Da incidenti, infezioni, analisi di dati aggregati suggerisce
Un monitoraggio regolare della salute fisica e mentale è giustificato per ridurre al minimo questi rischi
La fibromialgia, una condizione che causa dolore e affaticamento persistenti e diffusi, potrebbe essere collegata a un rischio maggiore di morte a causa della vulnerabilità ad incidenti, infezioni e soprattutto suicidio, suggerisce un’analisi di dati aggregati delle prove disponibili, pubblicata sulla rivista open access RMD Open.
I risultati spingono i ricercatori a chiedere un monitoraggio regolare della salute fisica e mentale dei pazienti per ridurre al minimo questi rischi.
Non è chiaro cosa causi la fibromialgia, ma la sua prevalenza è in aumento, affermano i ricercatori.
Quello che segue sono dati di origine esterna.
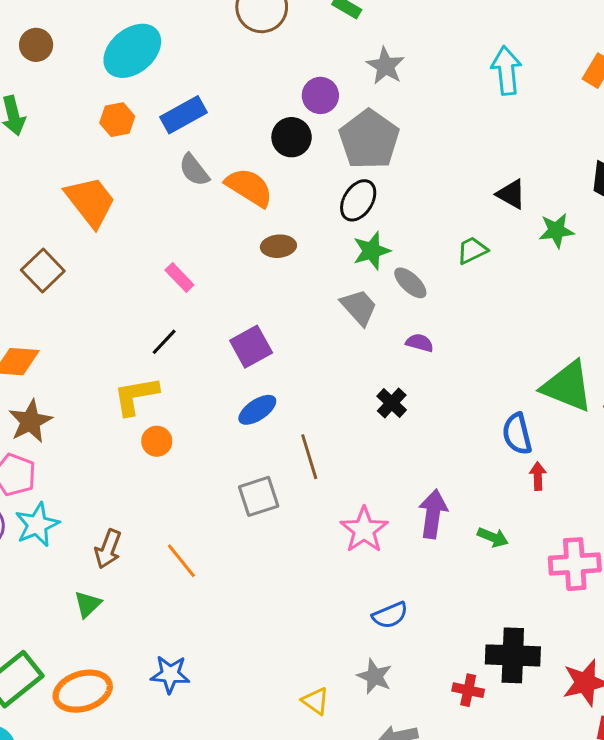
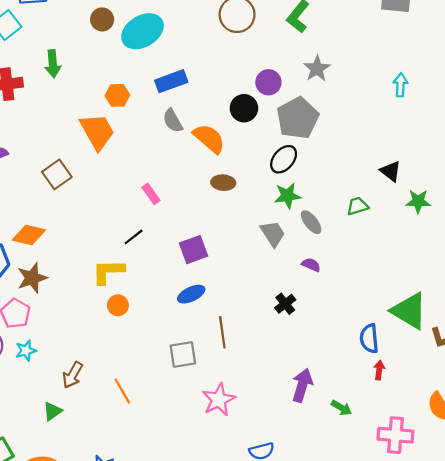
brown circle: (36, 45) -> (102, 19), moved
cyan arrow: (506, 71) -> (400, 85), size x0.7
orange hexagon: (117, 120) -> (117, 95), moved
cyan star: (37, 525) -> (26, 351), size x0.7
pink star: (364, 530) -> (219, 400), moved

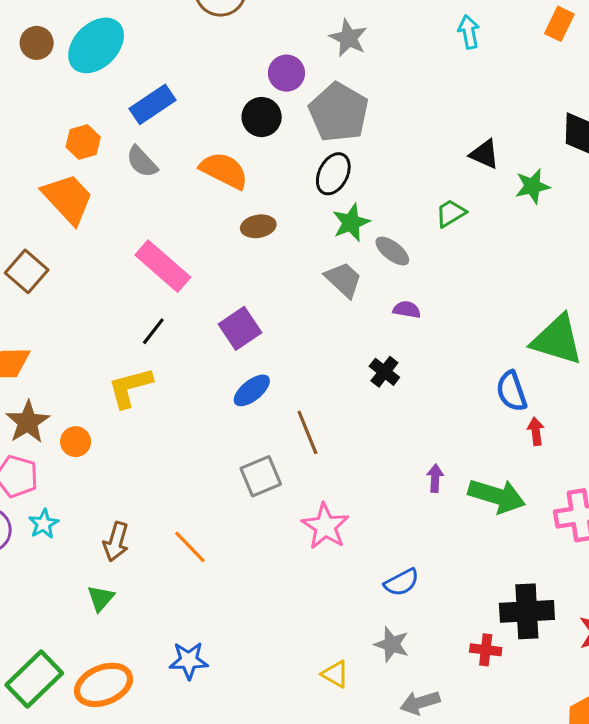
gray semicircle: (173, 121) -> (142, 162), moved
pink rectangle: (151, 194) -> (163, 266), size x1.8
orange circle: (118, 305) -> (76, 442), moved
purple arrow: (302, 385) -> (435, 478), size x0.6
green arrow: (341, 408) -> (497, 496), size x1.8

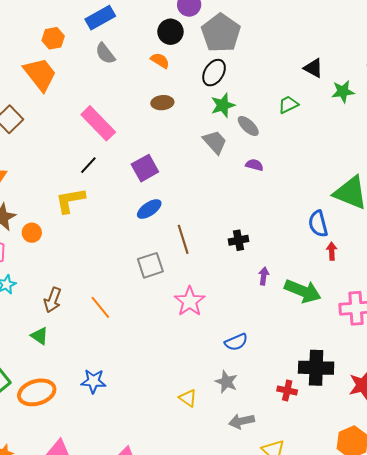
gray semicircle: (142, 162) -> (105, 53), moved
orange semicircle: (224, 170) -> (160, 60), moved, size x0.6
black cross: (384, 372) -> (239, 240), moved, turned 36
green triangle: (101, 598) -> (40, 336), turned -42

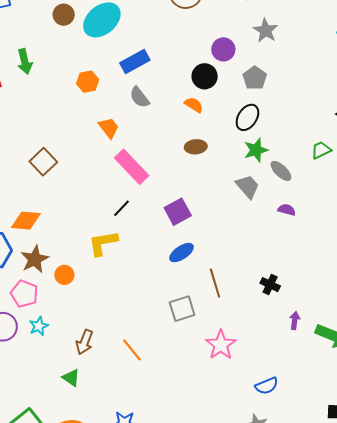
gray pentagon: (221, 33) -> (255, 78), size x0.6
orange trapezoid: (40, 74) -> (109, 128), moved, size x0.6
black cross: (239, 240) -> (270, 285), turned 36

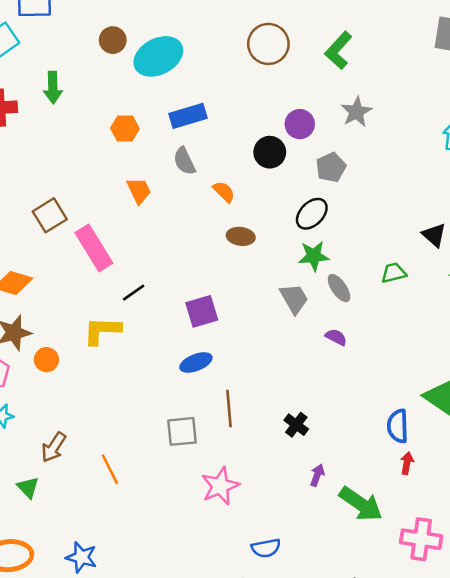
orange semicircle: (194, 105) -> (224, 192), moved
pink rectangle: (132, 167) -> (94, 248), moved

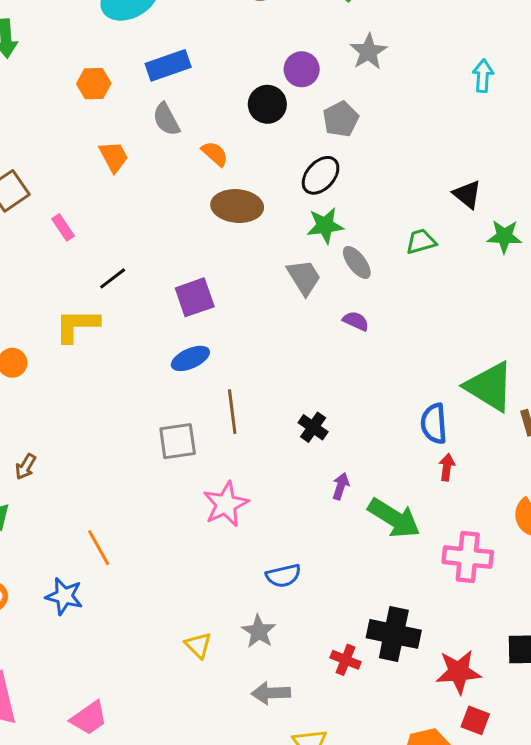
brown ellipse: (241, 236) -> (237, 206), size x1.5
pink rectangle: (94, 248) -> (63, 227), size x0.5
brown arrow: (54, 447) -> (26, 467), size x0.7
orange line: (110, 469) -> (99, 548), moved

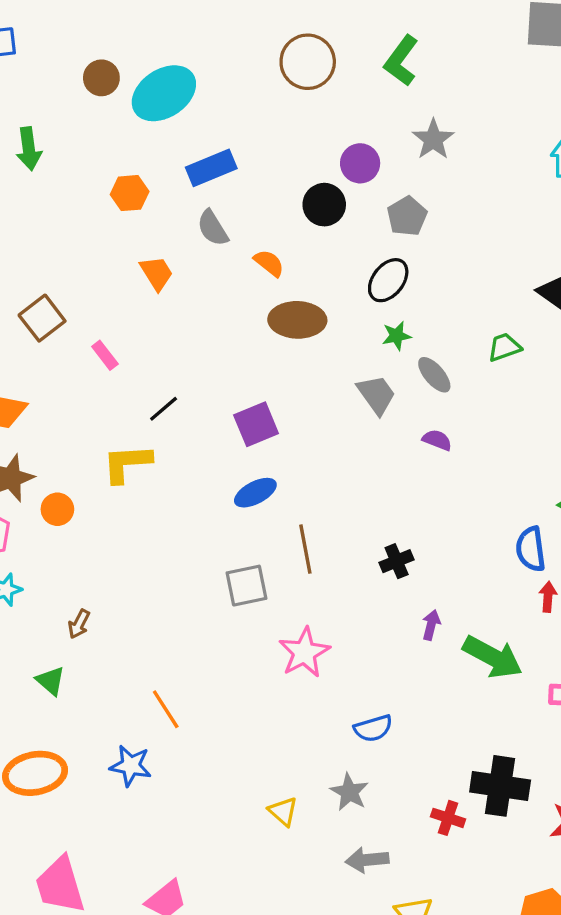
green star: (325, 226) -> (397, 336), size x0.7
black cross: (313, 427) -> (397, 561), turned 36

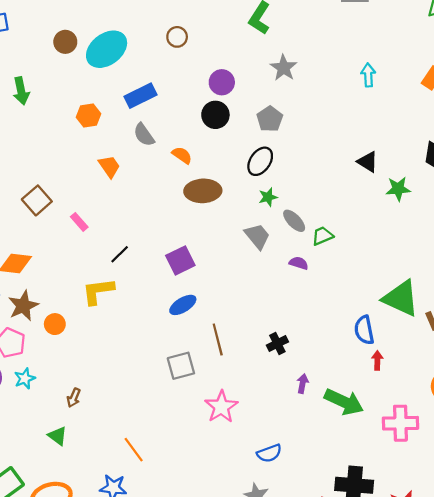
brown circle: (308, 62) -> (177, 37), moved, size x0.6
purple circle: (360, 163) -> (222, 82), moved
green trapezoid: (504, 347) -> (322, 236), moved

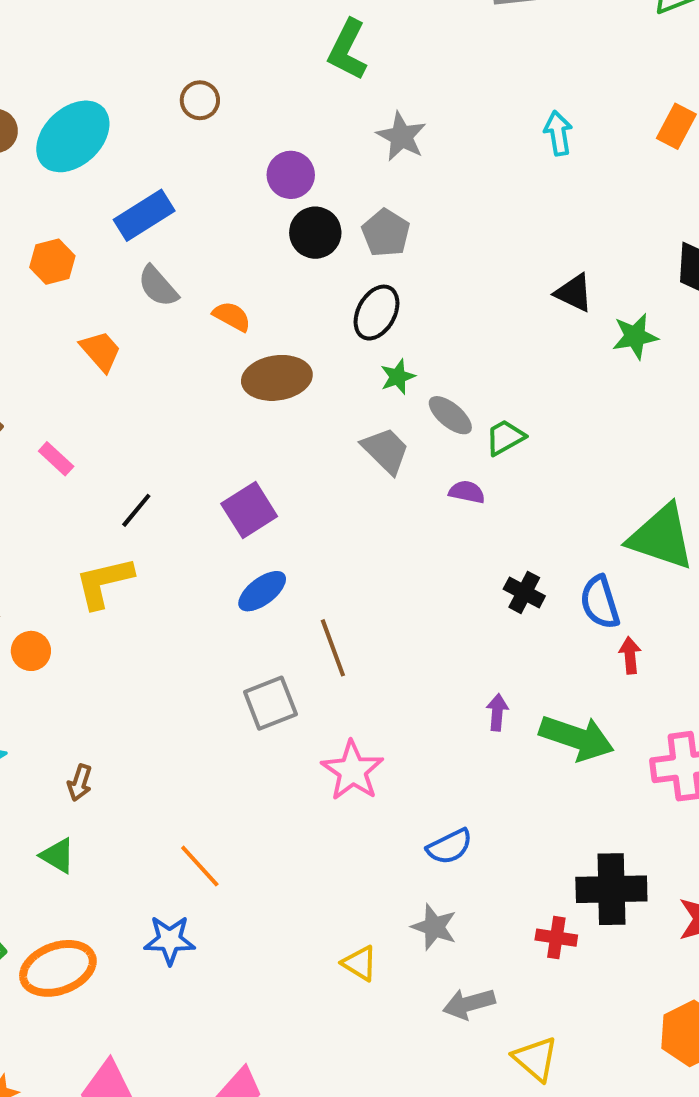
black circle: (215, 115) -> (315, 233), moved
black cross: (277, 344) -> (524, 592), moved, turned -30

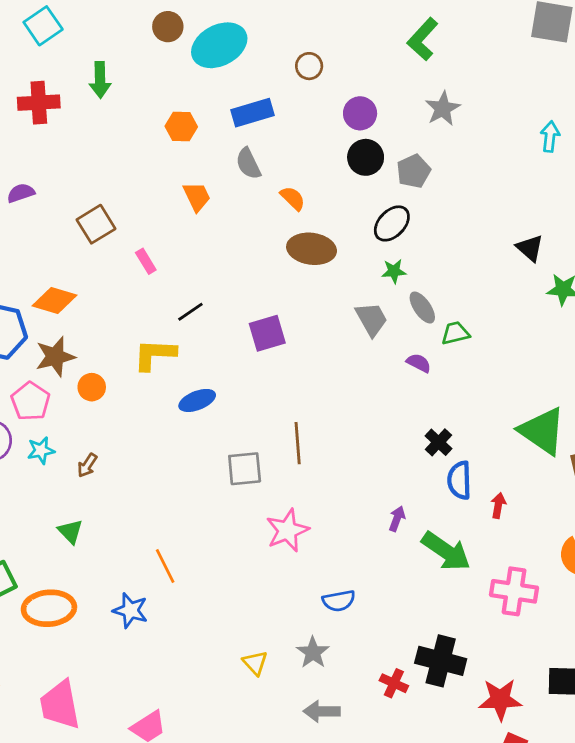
brown circle: (200, 100) -> (309, 66), moved
blue ellipse: (262, 591) -> (197, 400), moved
blue semicircle: (600, 602) -> (459, 480), moved
brown arrow: (80, 783) -> (87, 465), moved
E c’è una crescente consapevolezza che la condizione spesso coesiste con altri problemi di salute, tra cui disturbi reumatici, intestinali, neurologici e di salute mentale.
Data l’entità del dolore che provano e la probabilità di altre condizioni dolorose e debilitanti in questi pazienti, si pensa che siano probabilmente a maggior rischio di morire prima del tempo.
Per rafforzare questa ipotesi, i ricercatori hanno esaminato i risultati di 8 studi pertinenti, pubblicati tra il 1999 e il 2020, su un bottino iniziale di 33. Hanno unito i risultati di 6 di questi, coinvolgendo un totale di 188.751 adulti, tutti affetti da altre condizioni coesistenti.
L’analisi ha mostrato che la fibromialgia era associata a un rischio aumentato del 27% di morte per tutte le cause nel tempo, sebbene ciò non fosse vero per coloro diagnosticati in base ai criteri del 1990.
Tuttavia, i criteri diagnostici per la fibromialgia si sono evoluti dal 1990 di pari passo con la crescente comprensione della gamma di sintomi clinici associati alla condizione. E sono stati di conseguenza rivisti nel 2010, 2011 e 2016, sottolineano i ricercatori.
In particolare, l’analisi ha mostrato che il rischio di morte per cancro era inferiore del 12% rispetto alla popolazione generale della stessa età e solo marginalmente superiore (5%) per gli incidenti.
Ma era più alto del 44% per le infezioni, tra cui polmonite e setticemia, e più di 3 volte più alto per il suicidio.
Non è chiaro se questo rischio elevato sia dovuto alla fibromialgia stessa o alle condizioni concomitanti, notano i ricercatori, poiché la loro ricerca non è stata progettata per valutare questo. Ma questa è una questione importante, sottolineano, che ulteriori ricerche devono affrontare.
E avvertono che i loro risultati dovrebbero essere interpretati alla luce di diversi progetti e del piccolo numero di partecipanti agli studi inclusi nella loro analisi.
“A causa della significativa eterogeneità tra gli studi, che erano anche piccoli in numero, non si possono trarre conclusioni chiare dai dati disponibili”, scrivono. “Tuttavia, è possibile che per il sottogruppo di pazienti diagnosticati dai criteri del 1990 non vi sia un rischio aumentato di mortalità e per quelli diagnosticati da versioni successive il rischio sia aumentato”, aggiungono.
E ci sono spiegazioni plausibili per i loro risultati, suggeriscono. “La scoperta di un aumento della mortalità associato agli incidenti può derivare da stanchezza, sonno non ristoratore e difficoltà di concentrazione che accompagnano la fibromialgia, e sono una componente dei suoi criteri diagnostici dal 2010.
“Sempre più prove supportano il coinvolgimento del sistema immunitario e l’infiammazione nella fisiopatologia della fibromialgia, che può spiegare la scoperta di un aumento della mortalità da infezioni. La comorbilità fisica può essere una spiegazione aggiuntiva”.
E il rischio ridotto di morte per cancro può essere dovuto all’ampio utilizzo dei servizi sanitari da parte di questi pazienti, suggeriscono.
I rischi identificati nella loro analisi “potrebbero rappresentare un grave problema di salute pubblica, data l’elevata prevalenza della condizione”, che i medici non sempre prendono sul serio, notano.
“Gli studi hanno dimostrato che il personale medico è riluttante ad accettare la fibromialgia come condizione medica e affronta difficoltà emotive e psicologiche nell’interazione con questi pazienti e nella gestione del loro disturbo”, scrivono.
“La fibromialgia è spesso definita una ‘condizione immaginaria’, con dibattiti in corso sulla legittimità e l’utilità clinica di questa diagnosi. La nostra revisione fornisce un’ulteriore prova che i pazienti con fibromialgia dovrebbero essere presi sul serio, con particolare attenzione allo screening per l’ideazione suicidaria, alla prevenzione degli incidenti e alla prevenzione e al trattamento delle infezioni”, concludono.